Truc Lam

Over the past decade, big food industry players have implemented new growing, processing and distribution methods to meet national food safety standards

Vietnamese consumers are very concerned about food safety. In recent years, media reports have highlighted topics such as environmental pollution, food tainted with chemicals or antibiotics, and foods of unknown origins. In a country with a population of over 80 million people in which spending on food and drinks accounts for up to 40% of people’s total budget, the mission to monitor the flow of safe foods is a challenge. The latest statistics show there are 424 supermarkets, 23 malls and nearly 800,000 traditional markets and small shops in Vietnam. Customers find it hard to identify

Aware of consumers’ concerns, for more than the last decade, big players in the food industry have implemented new projects in growing, processing and distributing foods to meet national food safety standards. For meat, Vissan, Ha Long and Cau Tre have been major players for years. However, the average consumer still buys fresh vegetables, fresh meat and chicken eggs from the local market. Markets mostly cater to personal and household business units. Meeting the demands of big orders from enterprises, restaurants and hotels and satisfying millions of housewives gives many enterprises the opportunity to make money.

It’s quite easy to purchase foods accredited for food safety such as meat and sausages by Duc Viet, vegetables and fruits from Hieu Phat or clean vegetables from Dalat. These are sold in supermarkets nationwide. However, there are still tens of thousands of traditional markets that supply thousands of tons of food each day and exert a direct impact on people’s health. Food safety concerns are even mentioned in National Assembly plenums and in seminars by the Ministry of Health, Ministry of Commerce, Bureau of Industry and Commerce and the Ministry of Agriculture and Rural Development, etc.

The safe food industry remains unable to fully meet the demands of society due to economies of scale. To produce safe pork, fish or prawns free from antibiotic residues, a business must invest twice as much as it normally does. Heavy abuse of industrial foods in the meat-rearing industry and excessive use of pesticides in vegetable and fruit production are prevalent. Producing clean foods without weight-gaining drugs and pesticides requires modern techniques and results in higher selling prices and less attractive-looking produce. It is not difficult to find supermarkets and internet sites advertising clean agricultural products grown using aquarium or microbiological technologies. These include home-made products that range from bean sprouts to confections to free-range chickens to home-made yogurt. These businesses’ growing popularity shows people’s concerns about their daily meals.

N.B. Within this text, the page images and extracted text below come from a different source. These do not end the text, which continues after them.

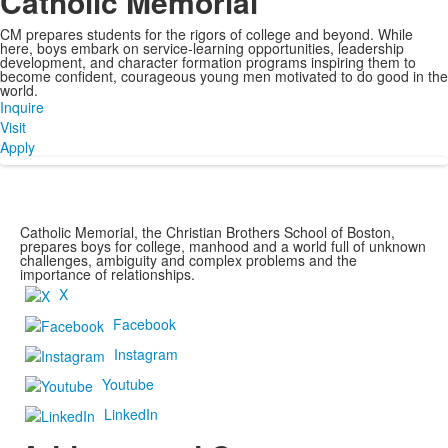
Catholic Memorial
CM prepares students for the rigors of college and beyond. While
here, boys embark on service-learning opportunities, leadership
development, and character formation programs inspiring them to
become confident, courageous young men motivated to do good in the
world.
Inquire
Visit
Apply
Catholic Memorial, the Christian Brothers School of Boston,
prepares boys for college, manhood and a world full of unknown
challenges, ambiguity and complex problems and the
importance of relationships.
X
Facebook
Instagram
Youtube
LinkedIn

According to new forecasts by the Euromonitor International think-tank, consumption of foods and drinks  in Vietnam is expected to grow by an average of 11.4% per annum between 2014 and 2018, far surpassing all other sectors of the economy.

Once the path to the Trans-Pacific Partnership (TPP) is unwinding, the food industry and other sectors in Vietnam must be ready to seek new directions. The state should also consider centralising its monitoring of food to avoid overlapping control like at present. Some businesses suggest that the government research the model of the US Food and Drugs Association (FDA) to apply to Vietnam so that ensuring the quality of daily meals in Vietnamese households would be easier and more efficient.